PROBLEM TO SOLVE:
The word "sudah" occurs in some lines of the data. Return each such line.

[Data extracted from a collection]
::::

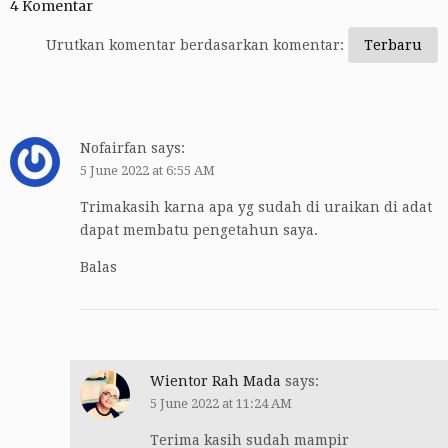
4 Komentar
Urutkan komentar berdasarkan komentar:
Nofairfan
says:
5 June 2022 at 6:55 AM
Trimakasih karna apa yg sudah di uraikan di adat
dapat membatu pengetahun saya.
Balas
Wientor Rah Mada
says:
5 June 2022 at 11:24 AM
Terima kasih sudah mampir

::::

PROBLEM SOLUTION:
Trimakasih karna apa yg sudah di uraikan di adat
Terima kasih sudah mampir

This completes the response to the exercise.